1919 -stained glass window or clock debate

Uplowman War memorial: Stained glass windows stands in way of public clock at Church -1919

“At a parishioners meeting, following the election of Parish Council, Mr C W
Rabjohns endeavored to reopen the question of the form of the war memorial at Uplowman should take. He said at the former meeting this year they were misled as to the cost of a clock for the church tower, which led many who would have supported that proposal to vote for the vicar’s suggestion of a stained glass window.he, Mr Rabjohn had ascertained from an Exeter firm that the cost of a clock would only be about £110, whereas the figure previously quoted by the vicar was £400 or more. If it was decided to have a clock he, Mr Rabjohn would give £20 towards it and do all the necessary hauling; and he would also give a piece of ground 150ft long and 50ft wide for the extension of the churchyard –applause!

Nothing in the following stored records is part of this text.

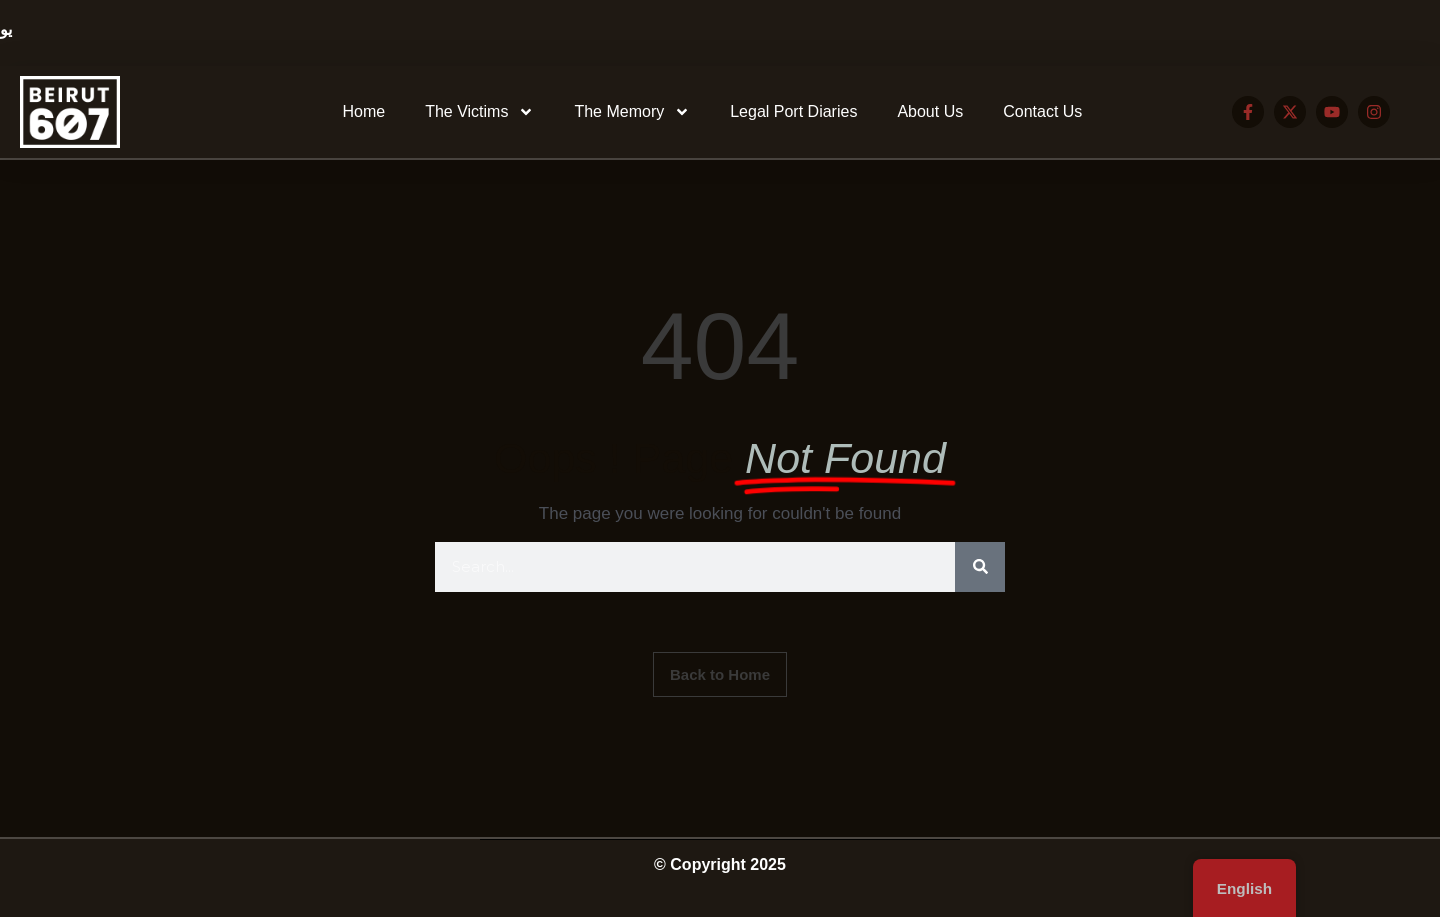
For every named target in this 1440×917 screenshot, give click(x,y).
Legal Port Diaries (793, 111)
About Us (930, 111)
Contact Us (1042, 111)
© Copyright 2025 (720, 864)
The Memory (632, 112)
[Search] (980, 567)
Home (363, 111)
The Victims (479, 112)
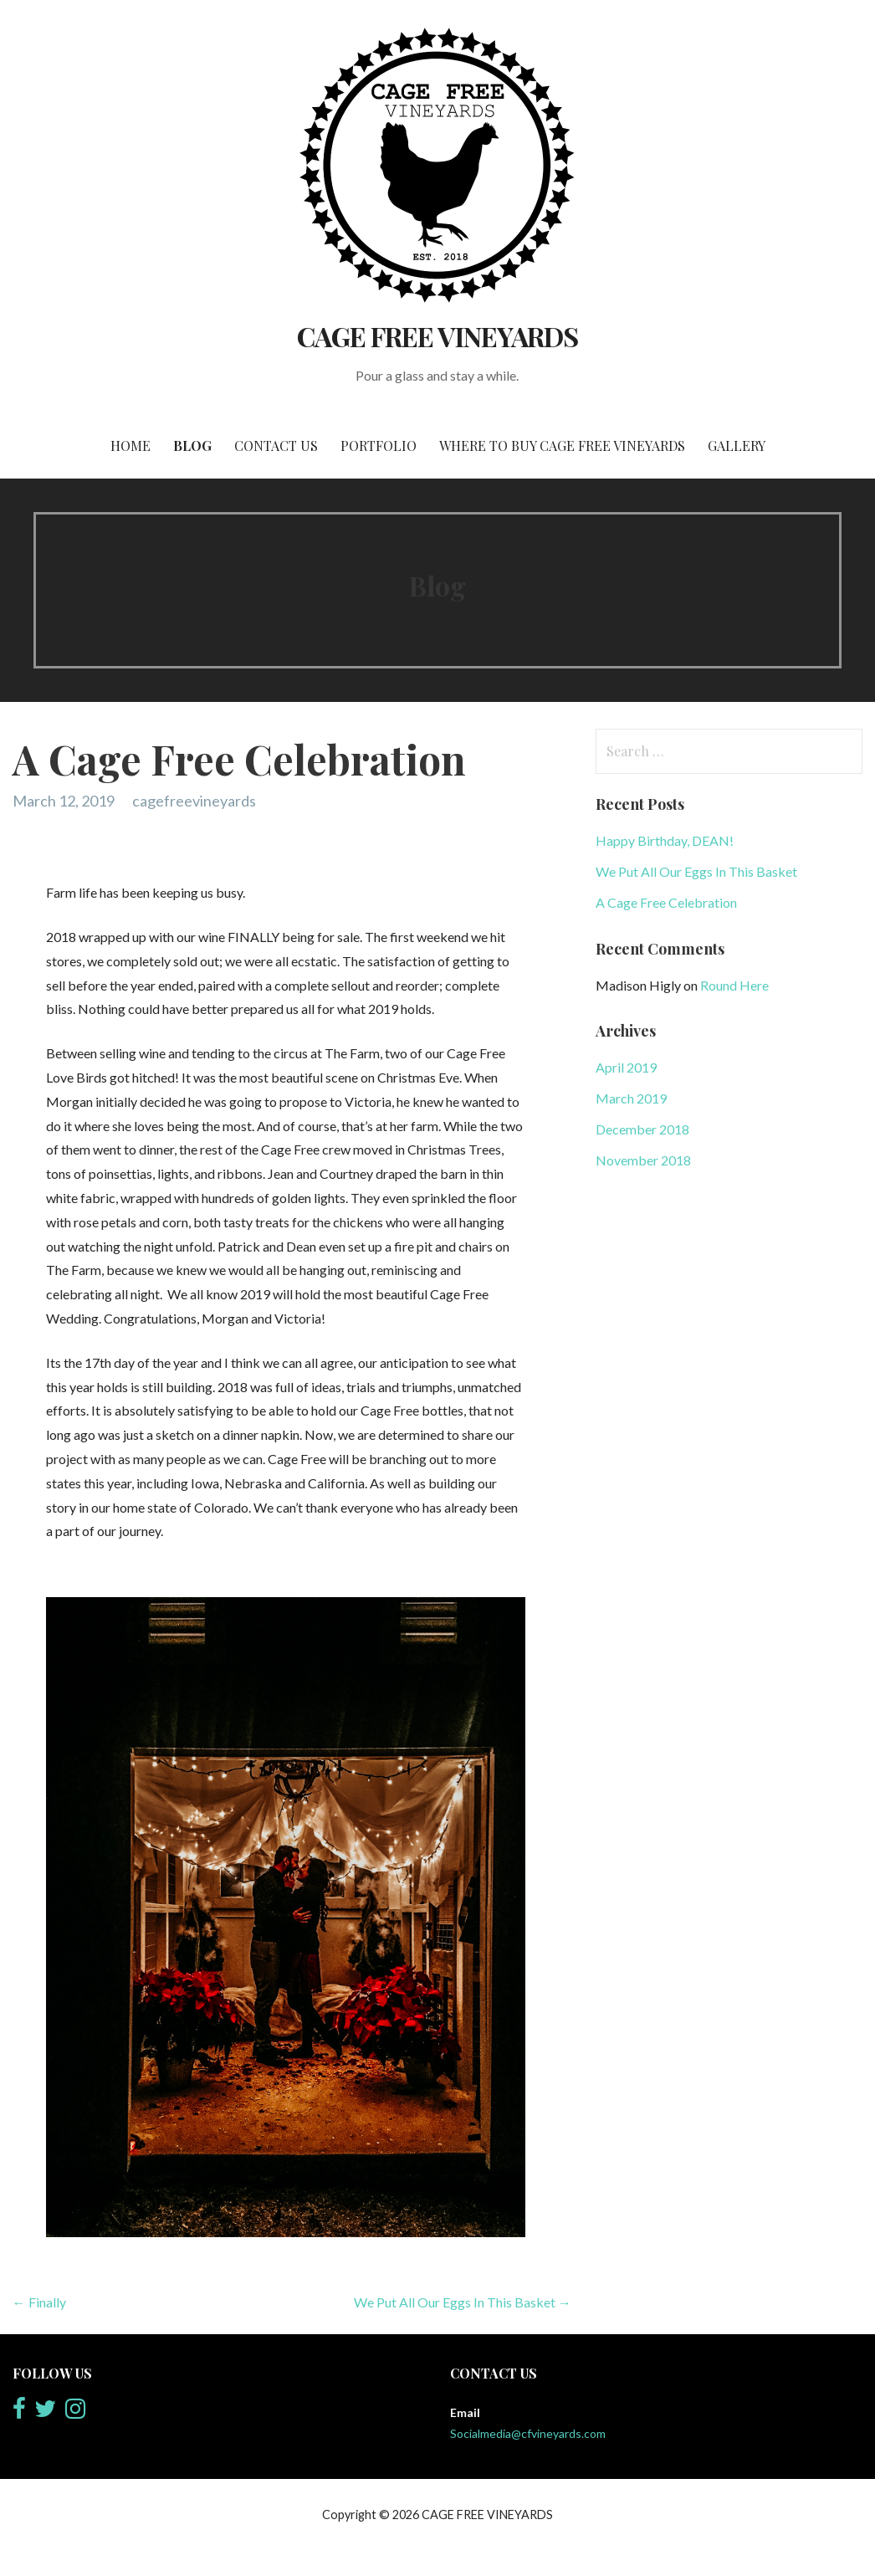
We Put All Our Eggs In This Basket (696, 871)
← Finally (39, 2302)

The vicar (Rev. H Germon) said the parish had practically unanimously decided on a stained glass window and tablet, some of the money had been collected for that object and he could not allow the question to be reopened.

Mr Rabjohns said the window question had been granted.  A clock would be a benefit to the whole neighbourhood.

Mr Chave said the position of the church tower was rather bad for a clock.

The vicar said it stands far back from the road and is hidden by trees.

Mr Rabjohns said nearly all the parish could hear the clock strike.

The vicar said they could not satisfy all in a matter like this.

A parishioner said the church was dark enough as it was and would be further darkened by another stained glass window.

Mr Rabjohns: We were misled as to the cost of a clock.”